This may come as no big surprise to people who watch TV or go to movies, but some of the best writing done by members of the Writers Guild of America is never aired in public--nor is it meant to be. Since 1987, members have used the guild's computer bulletin board system to send their most passionate, angst-ridden messages back and forth to each other. That is, they did until this past April, when three BBS activists filed a free-speech suit against the guild for making them sign "loyalty oaths" to use the BBS. In response, the guild's board of directors summarily shut down the BBS for being excessively contentious, a potential legal liability, and generally more trouble than it was worth.
The BBS was disliked in certain circles because some activists used it to attack the guild's executive director, Brian Walton. Walton, they charged, dominated the board, ran roughshod over the membership, and, out of fear of offending the TV and motion-picture industries, voluntarily surrendered the union's most effective weapon (the threat of a strike) for the dubious benefits of industrial harmony. In addition, he refused to reveal the terms of his employment contract. "The president of the U.S. has to tell us how much he makes," says Larry Gelbart, a writer for "M.A.S.H." and Tootsie. "Why does a man employed by almost eight thousand people withhold from us what we pay him?"
As is usual in these kinds of disputes, the real issue isn't so much free speech or the director's personality as which political point of view animates the union. The problem in the Writers Guild is that not all writers are created equal. In any given year, half its members make no money at all from TV or screenwriting, while 2.5 percent make more than $350,000 each. As some high-earning writers see it, if they do what the activists want--go on strike at every opportunity--they could easily end up losing their houses, marriages, and mental health, just because some "thirties-style Wobblies and fifties-style Reds" aren't happy unless they're hitting the bricks, joining hands, and singing "Joe Hill." Instead of attacking Walton, says one former board member, activists should be lighting candles in his honor: "He brought the union back from the brink of disintegration and saved it from total collapse."

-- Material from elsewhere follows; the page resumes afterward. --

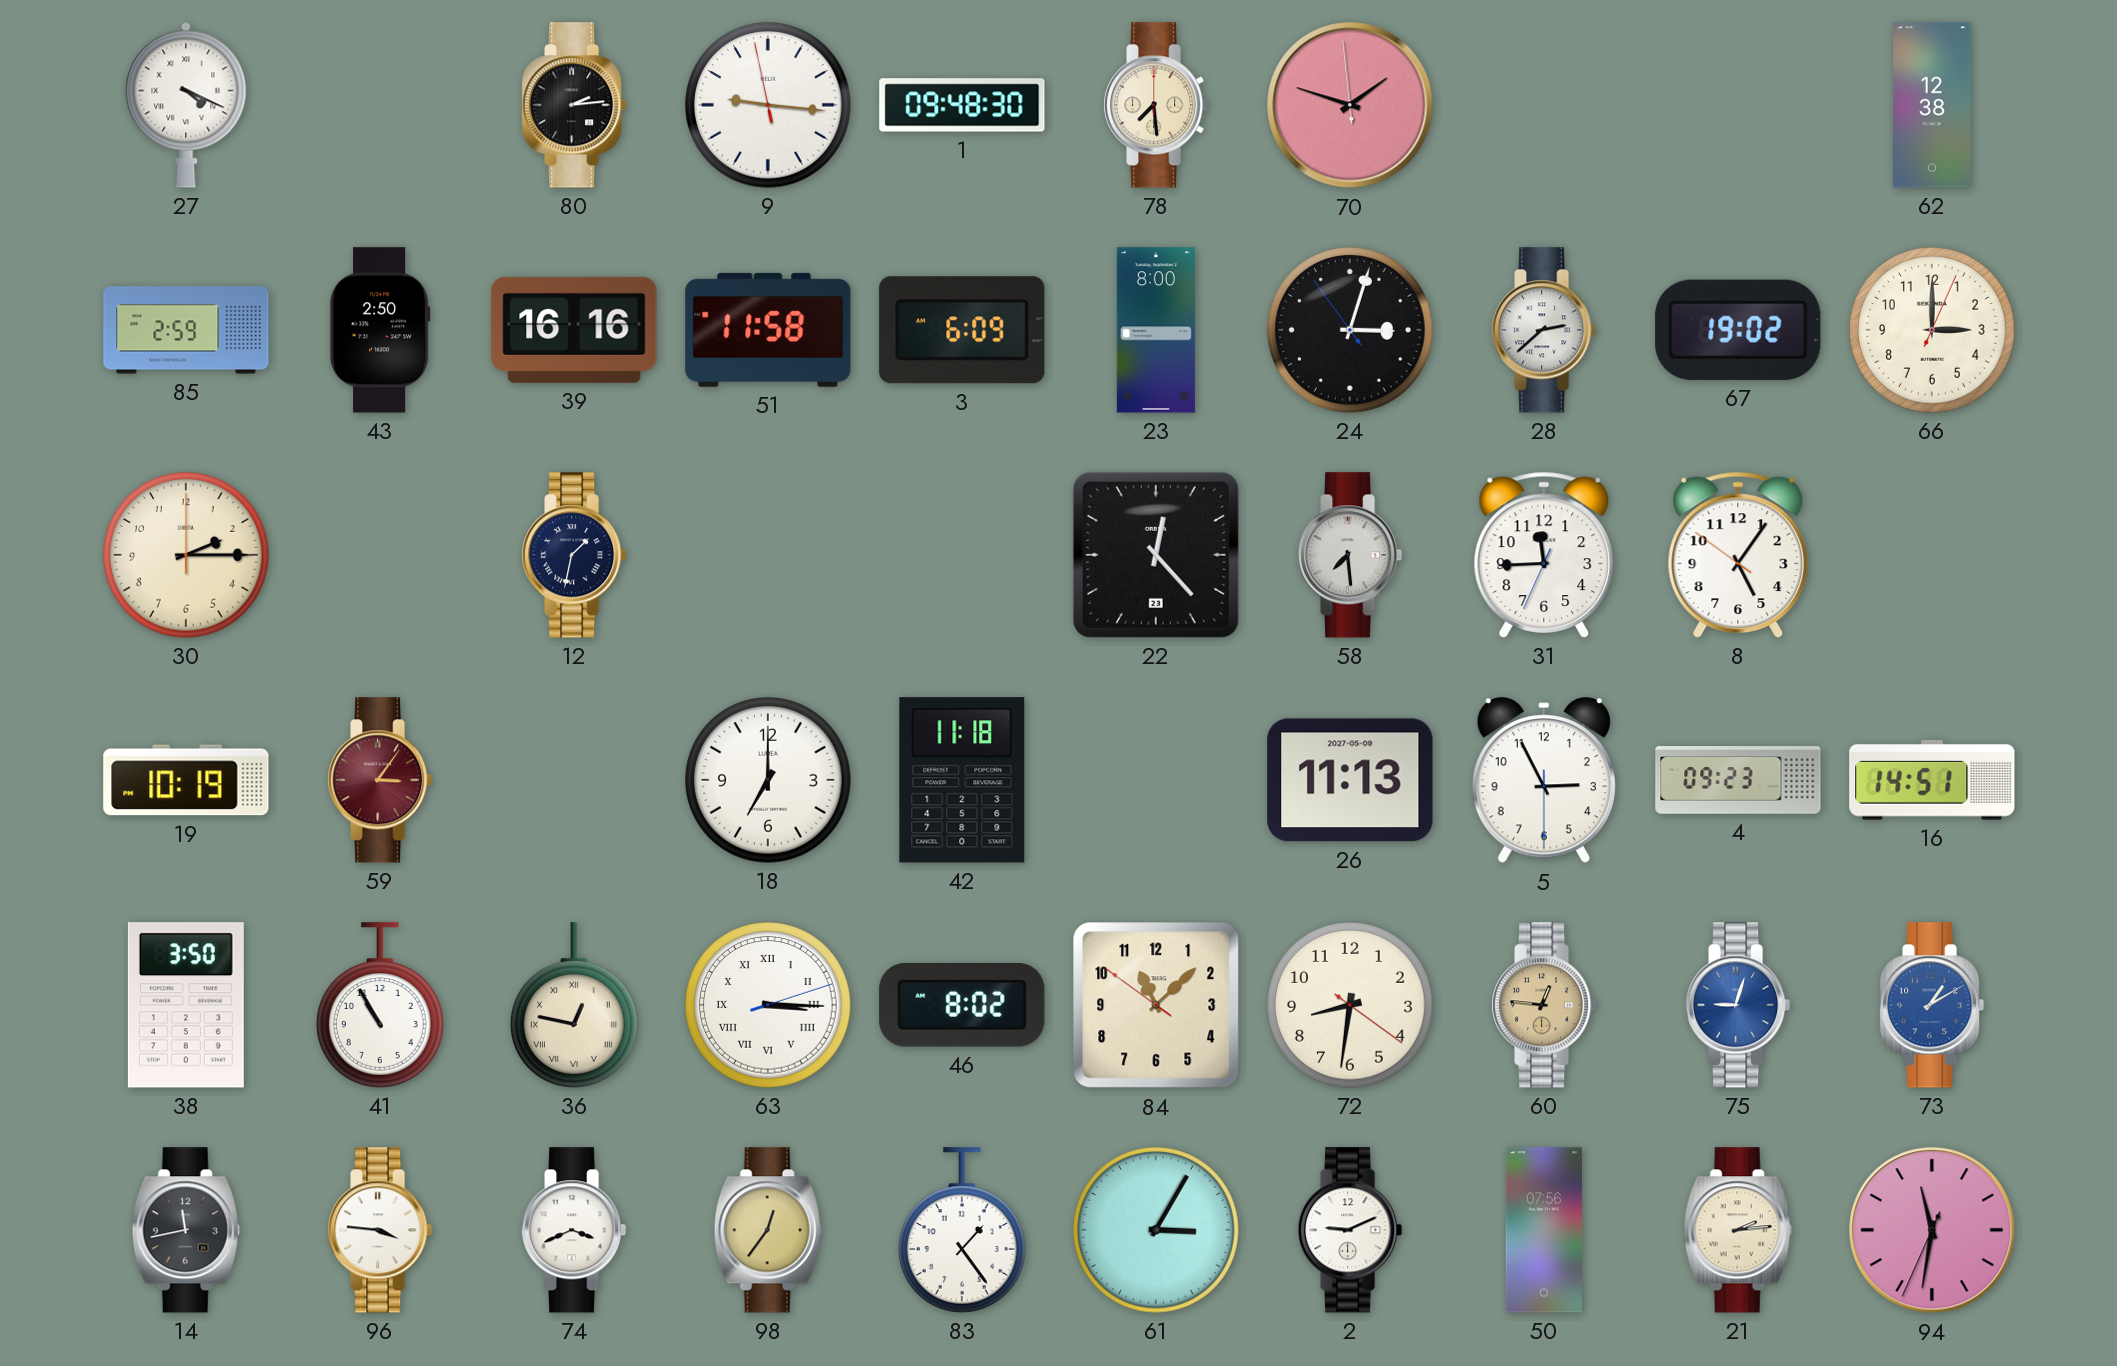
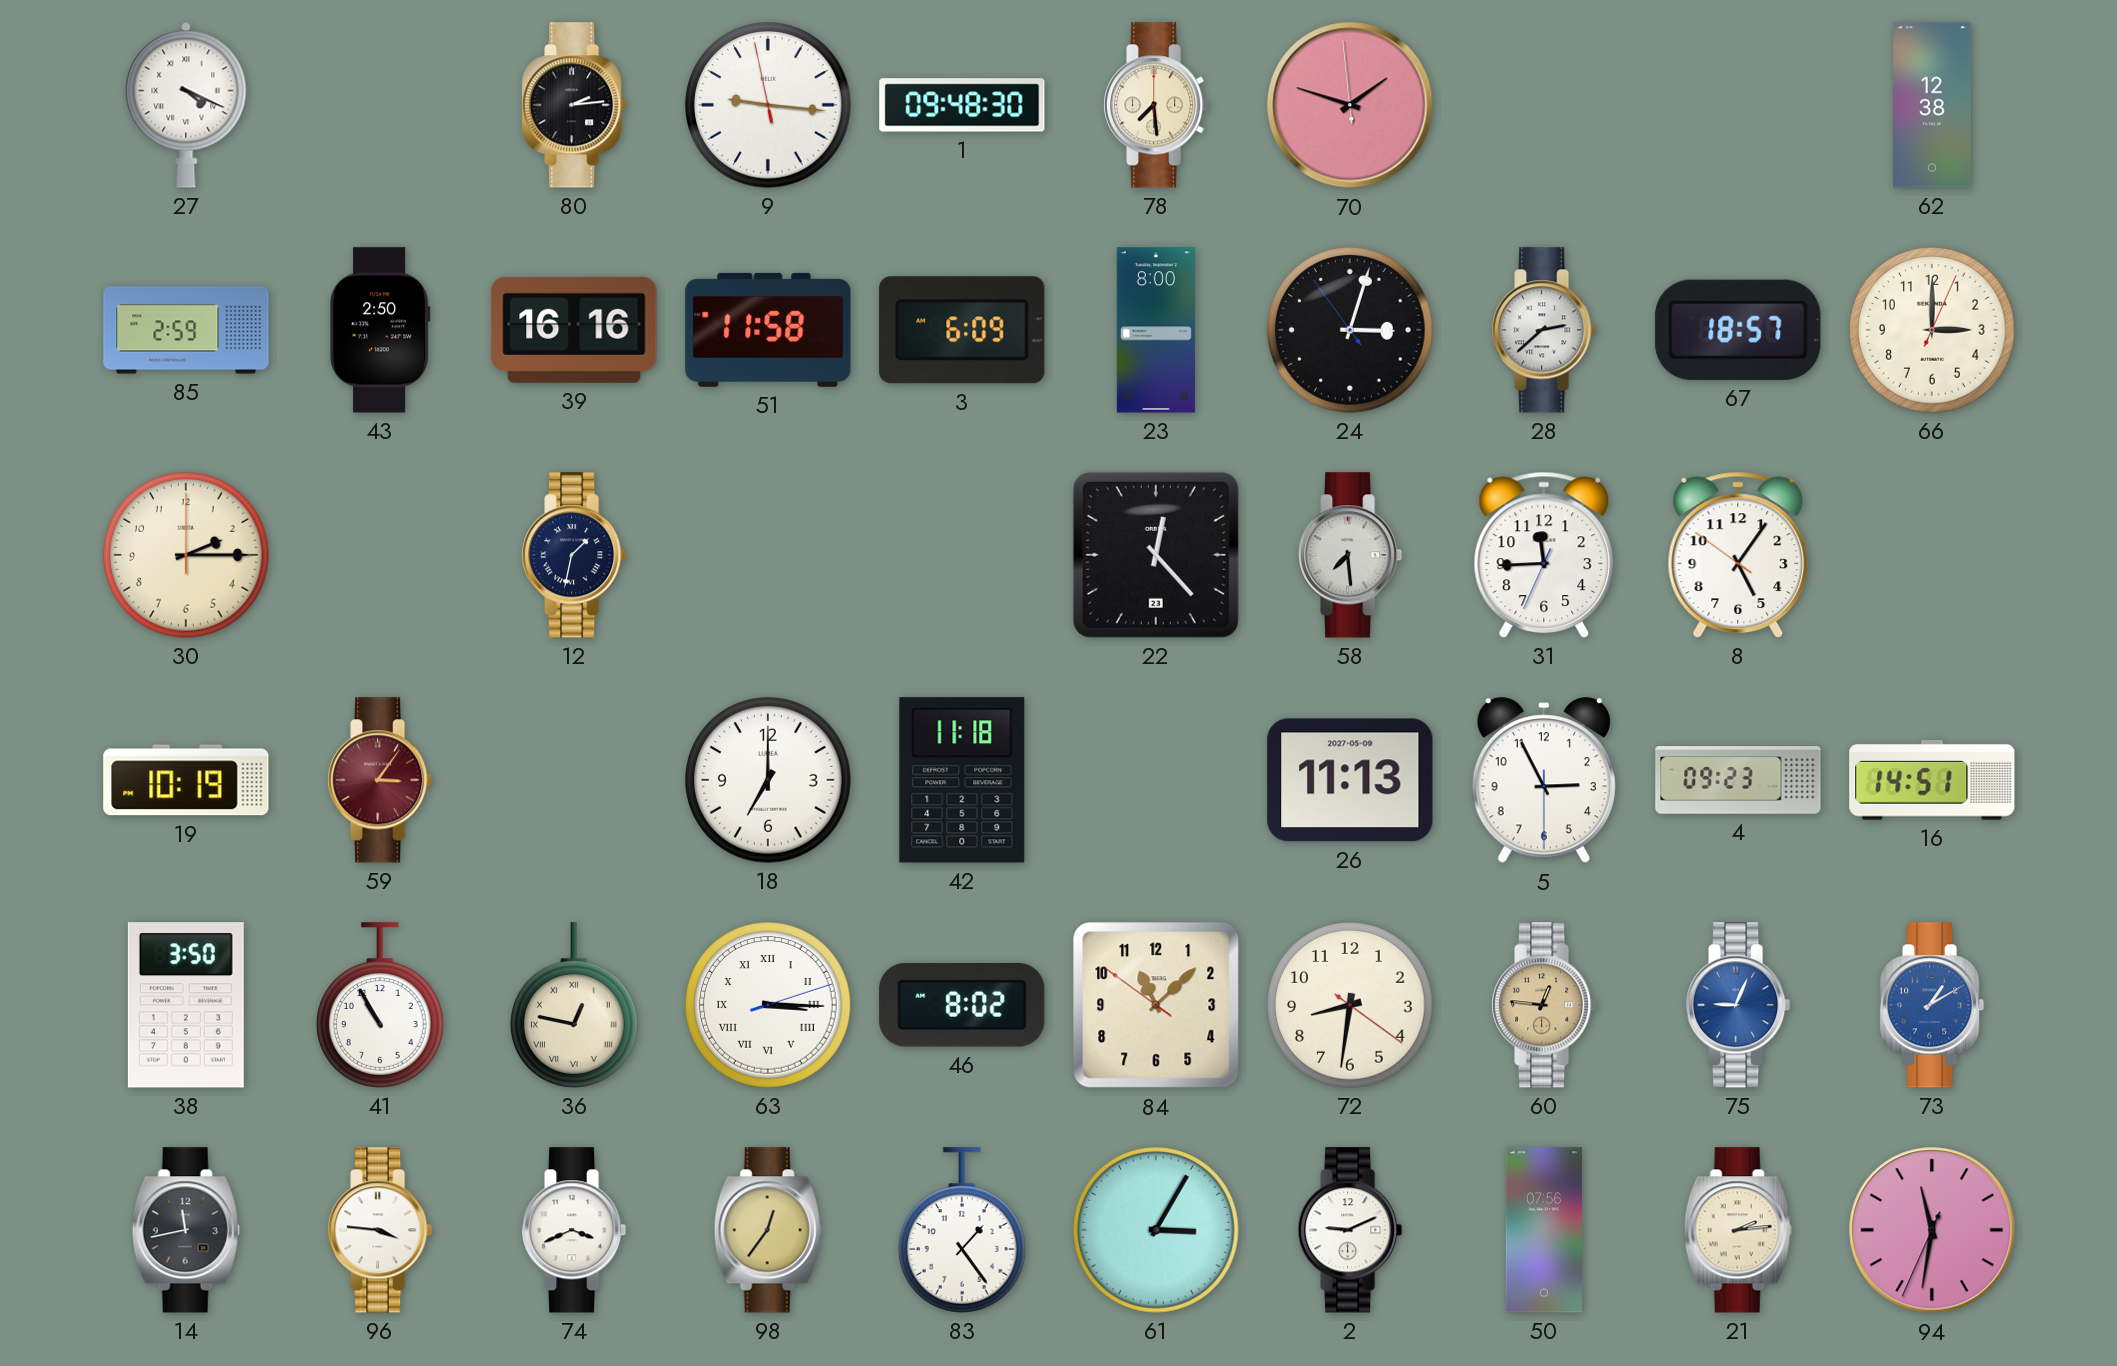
67: 19:02 -> 18:57
75: 9:03 -> 9:04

The BBS activists take strong exception to the notion that they are paranoid left-wingers who would rather strike than write. All they want, they say, is a little more recognition (and money) for their contributions to the industry. That many successful writers now disdain going on strike seems more than a little arrogant to the activists, considering it was the willingness of previous generations of writers to strike when need be that allows some of today's members to live in million-dollar houses and drive $80,000 cars.
"It's not too much to ask them to put a little aside [in case of a strike]," says Ferde Rombola, a plaintiff in the lawsuit. "What's wrong with driving a Honda?"